Recent warnings on the quarter from high-profile companies have had investors bracing for more bad news. Earlier this month, Apple's big cut in its revenue forecast added to fears among some market watchers that a possible 2019 earnings recession - defined as at least two straight quarters of profit declines - may be on the horizon.
With the bar low for companies to beat expectations, stocks could extend recent gains following the S&P 500's worst December performance since the Great Depression. "One of the key things the December selloff did was it priced a materially reduced set of earnings expectations for 2019.
As a result, investors are going to be somewhat forgiving of companies who either miss estimates or are somewhat tentative in their guidance because they are now expecting that," said Lisa Shalett, head of investment and portfolio strategies at Morgan Stanley Wealth Management in New York.
"Any companies that talk about 2019 being just as good as 2018 or even sequentially a lot better are going to constitute an upside surprise," she said. Case in point: General Motors. GM's shares soared more than 9 percent on Friday after the company said its earnings would top its earlier forecast.
Coming into that surprise announcement, Wall Street's estimates for GM's fourth-quarter profit had fallen by 12 percent since late October and the stock had dropped more than 20 percent over the last year. While still relatively strong at 14.5 percent, analysts' estimated profit growth for S&P 500 companies in the fourth quarter has fallen sharply since the start of October, when they forecast growth of 20.1 percent, according to IBES data from Refinitiv.
For 2019, analysts are expecting profit growth of just 6.4 percent, down from an Oct. 1 estimate of 10.2 percent and a big drop from 2018's tax cut-fuelled gain of more than 20 percent. According to strategists at Bespoke Investment Group, the bar for this earnings season is "extremely low."
Heading into the fourth quarter, Bespoke analysts' earnings revisions for S&P 1500 companies are skewing more negatively ahead of any reporting period since the first quarter of 2015, they wrote in a report on Thursday. The S&P 500 rallied 2.62 percent in that six-week reporting period, and there have been just four prior earnings seasons since 2009 - when the US bull market began - in which the earnings revisions spread for the S&P 1500 was more negative than it is now, they said.

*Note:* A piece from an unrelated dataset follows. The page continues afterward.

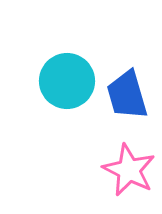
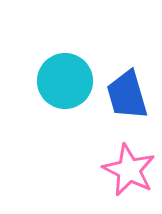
cyan circle: moved 2 px left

In each of those periods, the S&P 500 rose for an average gain of 4.33 percent. "Analyst sentiment doesn't get much more negative than it is now, so if we start to see companies react positively to results early on, it would set the stage for a positive earnings season," the Bespoke strategists wrote.
To be sure, the S&P 500 uncharacteristically declined 5.2 percent in the last earnings period despite negative earnings revisions, according to Bespoke's data. That "proved to be a major exception" to the trend, they wrote.
Market valuations also have come down substantially. With the S&P 500 now trading near 14.9 times expected earnings, according to Refinitiv data, compared with a multiple of 18 a year ago, market bulls argue that stocks have become undervalued after the recent sharp declines. Investors also will be listening closely to what executives say about demand in China.
Apple cited slowing iPhone sales in China when it cut its sales forecast for the quarter that ended in December. Comments about China and its trade conflict with the United States are likely to come up in conference calls and could affect investor sentiment, regardless of the earnings numbers.
"The commentary we're going to get on China and trade is going to be potentially pretty bad. It's almost like companies reserving for things that could go wrong in future quarters," said Jonathan Golub, chief US investment strategist at Credit Suisse. Some strategists said what could make it a successful earnings season from the market's standpoint might simply be any signs that 2019 earnings estimates are stabilizing.
"Just showing that these numbers are not falling off a cliff" will be positive, said Keith Lerner, chief market strategist at SunTrust Advisory Services in Atlanta. "That's what the market was pricing in."